This is the third project of the Udacity Nanodegree Program "Full Stack Web Developer". This code is a reporting tool that summarizes data from a large newspaper website database (which was provided by Udacity) using Python and PostgreSQL. In particular, the following three questions are answered:
- What are the most popular three articles of all time?
- Who are the most popular article authors of all time?
- On which days did more than 1% of requests lead to errors?
- log_analysis.py: This file contains the python source code
- results.txt: This is the output that is created by log_analysis.py
The database was provided by Udacity and was meant to represent the database of a newspaper website. It was structured as follows:
Table: articles -- 6 columns, 8 rows
| author | title | slug | lead | body | time | id |
|---|---|---|---|---|---|---|
| integer | text | text | text | text | timestamp with timezone | integer |
Table: authors -- 3 columns, 4 rows
| name | bio | id |
|---|---|---|
| text | text | integer |
Table: log -- 6 columns, 1,677,735 rows
| path | ip | method | status | time | id |
|---|---|---|---|---|---|
| text | inet | text | text | timestamp with timezone | integer |
Please note: This code requires a working Python installation as well as a working PostgreSQL installation. The Python version used for this project is 2.7.12, which can be found here and the PostgreSQL version used for this project is 9.5.9, which can be found here.
- Download all files and save them within the same folder
- Download the database from here
- Load the data into your local database with
psql -d news -f newsdata.sql - Create the views for the database (see below!)
- Chose one of the two possibilities described below to run the code
- Open a terminal
- Change the directory (using cd) to access the folder, in which you saved the files
- Type
python log_analysis.py
- Open Python IDLE (it is automatically installed with the Python installation)
- Open the file log_analysis.py
- Run the code by pressing F5
In this project several views were created in order to solve the questions.
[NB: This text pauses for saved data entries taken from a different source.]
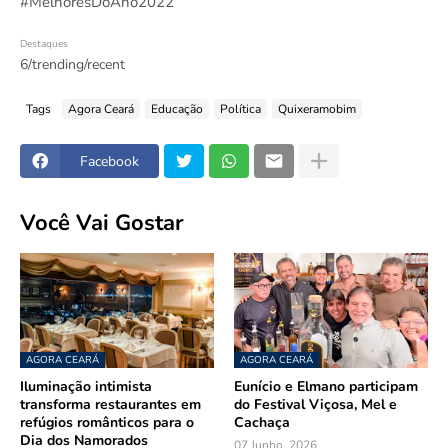
#MelhoresDoAno2022
Destaques
6/trending/recent
Tags
Agora Ceará
Educação
Política
Quixeramobim
Facebook
Você Vai Gostar
AGORA CEARÁ
AGORA CEARÁ
Iluminação intimista
Eunício e Elmano participam
transforma restaurantes em
do Festival Viçosa, Mel e
refúgios românticos para o
Cachaça
Dia dos Namorados
07 Junho, 2026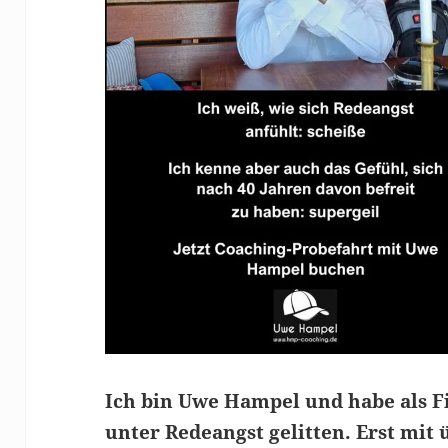
Ich bin Uwe Hampel und habe als F
unter Redeangst gelitten. Erst mit 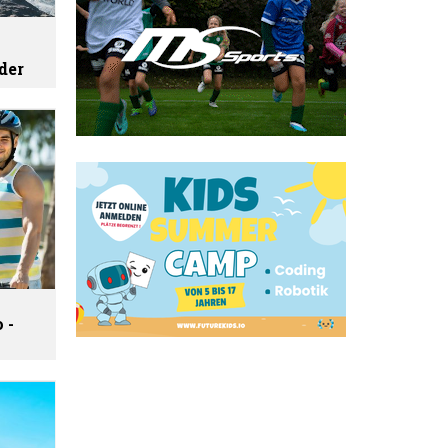
der
 -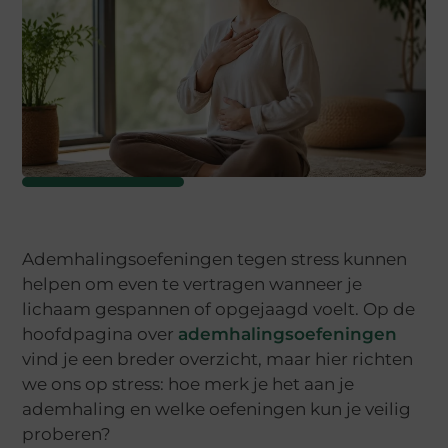
Ademhalingsoefeningen tegen stress kunnen
helpen om even te vertragen wanneer je
lichaam gespannen of opgejaagd voelt. Op de
hoofdpagina over
ademhalingsoefeningen
vind je een breder overzicht, maar hier richten
we ons op stress: hoe merk je het aan je
ademhaling en welke oefeningen kun je veilig
proberen?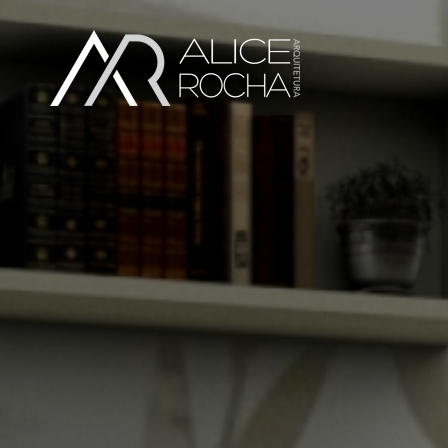
Em Andamento
consultÓrio odontolÓgico v | p
-->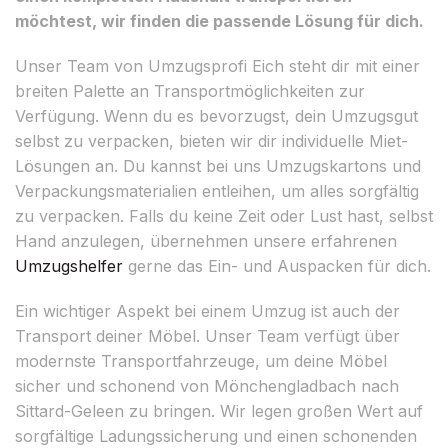
möchtest, wir finden die passende Lösung für dich.
Unser Team von Umzugsprofi Eich steht dir mit einer
breiten Palette an Transportmöglichkeiten zur
Verfügung. Wenn du es bevorzugst, dein Umzugsgut
selbst zu verpacken, bieten wir dir individuelle Miet-
Lösungen an. Du kannst bei uns Umzugskartons und
Verpackungsmaterialien entleihen, um alles sorgfältig
zu verpacken. Falls du keine Zeit oder Lust hast, selbst
Hand anzulegen, übernehmen unsere erfahrenen
Umzugshelfer
gerne das Ein- und Auspacken für dich.
Ein wichtiger Aspekt bei einem Umzug ist auch der
Transport deiner Möbel. Unser Team verfügt über
modernste Transportfahrzeuge, um deine Möbel
sicher und schonend von Mönchengladbach nach
Sittard-Geleen zu bringen. Wir legen großen Wert auf
sorgfältige Ladungssicherung und einen schonenden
In the following paragraphs, all views are presented in detail.
! Note that you have to create these views in order to run the code !
- Open a terminal
- Connect to your database by typing
psql -d news - Copy and paste the following SQL queries and run them in your database.
CREATE VIEW article_views AS
SELECT article.title, count(*) as views
FROM articles JOIN log ON log.path = '/article/' || articles.slug
GROUP BY article.title
ORDER BY views DESC;
CREATE VIEW name_title AS
SELECT name, title
FROM articles, authors
WHERE author = authors.id;
CREATE VIEW errors AS
SELECT date_trunc('day', time) AS day, count(*) as errors
FROM log
WHERE status != '200 OK'
GROUP BY day;
CREATE VIEW ok AS
SELECT date_trunc('day', time) AS day, count(*) as ok
FROM log
WHERE status = '200 OK'
GROUP BY day;
CREATE VIEW status AS
SELECT to_char(ok.day, 'FMMonth FMDD, YYYY') AS day, ok, errors
FROM errors, ok
WHERE ok.day = errors.day;
If running the code in the terminal throws an error, reinstall Python and make sure to select Add python.exe to Path during installation.
If the results are not shown correctly, make sure that you have created ALL views as desribed above.